Revisiting the insanity defense: contested or consensus?
Bull. Amer. Acad. Psychiatry & the Law
24(2): 165-76, 1996.
The author assesses the accuracy of both the public's opinion and researchers' conclusions regarding
the method of adjudication of insanity cases and investigates the impact of the various types of
reforms enacted in the 1980s on the degree to which insanity cases are contested. Data from seven
states are analyzed. The public's view that insanity cases are typically resolved by a jury trial is
inaccurate. Only 14.4 percent of the 7,299 insanity cases involved a jury trial. Likewise, scholars'
views that most cases are resolved through plea-bargained insanity acquittals are inaccurate. Only
42.9 percent of all insanity cases are plea bargains, and 87.9 percent of all plea bargains are to a
conviction.
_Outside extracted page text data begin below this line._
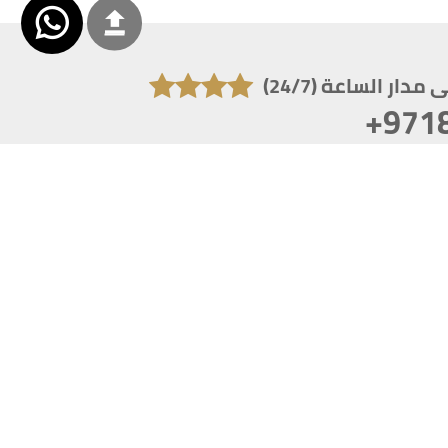
دار الساعة (24/7)
+971
تكون دقة الشاشة 1920x1080
 انترنت اكسبلورر 10.0+ ،فاير فوكس ، كروم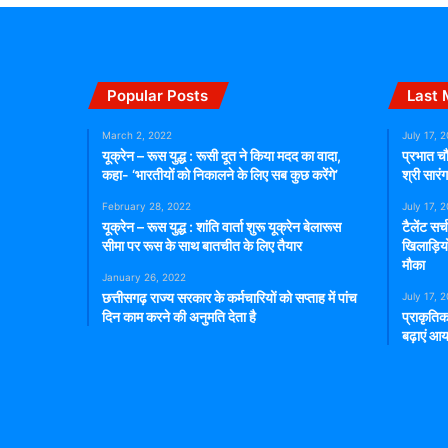
Popular Posts
Last 
March 2, 2022
July 17, 
यूक्रेन – रूस युद्ध : रूसी दूत ने किया मदद का वादा,
प्रभात चौ
कहा- ‘भारतीयों को निकालने के लिए सब कुछ करेंगे’
श्री सार
February 28, 2022
July 17, 
यूक्रेन – रूस युद्ध : शांति वार्ता शुरू यूक्रेन बेलारूस
टैलेंट सर
सीमा पर रूस के साथ बातचीत के लिए तैयार
खिलाड़िय
मौका
January 26, 2022
छत्तीसगढ़ राज्य सरकार के कर्मचारियों को सप्ताह में पांच
July 17, 
दिन काम करने की अनुमति देता है
प्राकृतिक
बढ़ाएं आय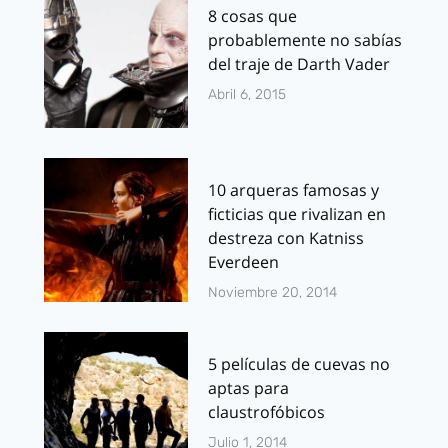
8 cosas que
probablemente no sabías
del traje de Darth Vader
Abril 6, 2015
10 arqueras famosas y
ficticias que rivalizan en
destreza con Katniss
Everdeen
Noviembre 20, 2014
5 películas de cuevas no
aptas para
claustrofóbicos
Julio 1, 2014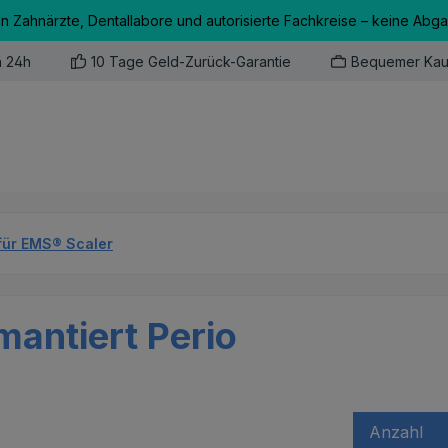
an Zahnärzte, Dentallabore und autorisierte Fachkreise – keine Abg
n 24h
10 Tage Geld-Zurück-Garantie
Bequemer Kau
für EMS® Scaler
antiert Perio
Anzahl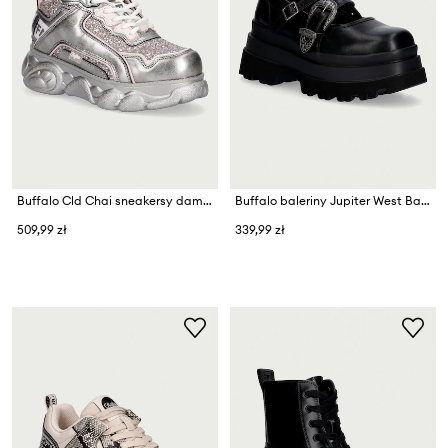
Buffalo Cld Chai sneakersy damskie
Buffalo baleriny Jupiter West Ballerina
509,99 zł
339,99 zł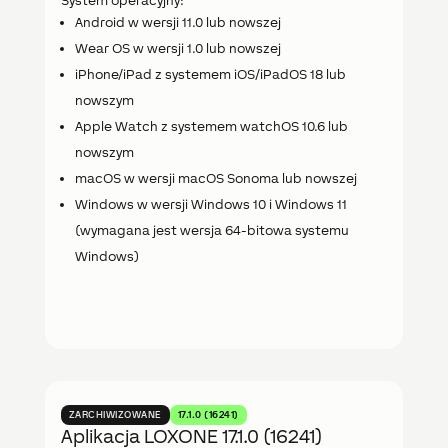
System operacyjny:
Android w wersji 11.0 lub nowszej
Wear OS w wersji 1.0 lub nowszej
iPhone/iPad z systemem iOS/iPadOS 18 lub
nowszym
Apple Watch z systemem watchOS 10.6 lub
nowszym
macOS w wersji macOS Sonoma lub nowszej
Windows w wersji Windows 10 i Windows 11
(wymagana jest wersja 64-bitowa systemu
Windows)
ZARCHIWIZOWANE
17.1.0 (16241)
Aplikacja LOXONE 17.1.0 (16241)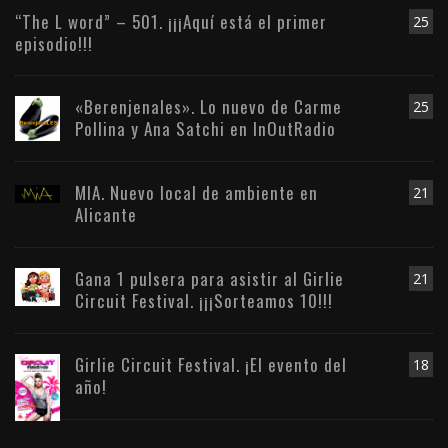
“The L word” – 501. ¡¡¡Aquí está el primer
25
episodio!!!
«Berenjenales». Lo nuevo de Carme
25
Pollina y Ana Satchi en InOutRadio
MIA. Nuevo local de ambiente en
21
Alicante
Gana 1 pulsera para asistir al Girlie
21
Circuit Festival. ¡¡¡Sorteamos 10!!!
Girlie Circuit Festival. ¡El evento del
18
año!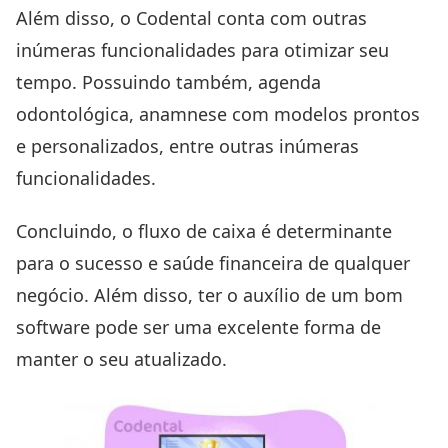
Além disso, o Codental conta com outras
inúmeras funcionalidades para otimizar seu
tempo. Possuindo também, agenda
odontológica, anamnese com modelos prontos
e personalizados, entre outras inúmeras
funcionalidades.
Concluindo, o fluxo de caixa é determinante
para o sucesso e saúde financeira de qualquer
negócio. Além disso, ter o auxílio de um bom
software pode ser uma excelente forma de
manter o seu atualizado.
Jury trials are most likely to occur when the case involves a violent crime such as murder
and the defendant has not been diagnosed with a major mental illness. Public fears that defendants
easily "fool" juries into an inappropriate insanity acquittal are also unfounded. Only 16.1 percent of
all jury trials result in an insanity acquittal. In three states, the figure is 10 percent or less. Contrary
to the conclusions drawn by some scholars, this author finds that several types of reforms enacted
in the 1980s affected the processing of insanity cases.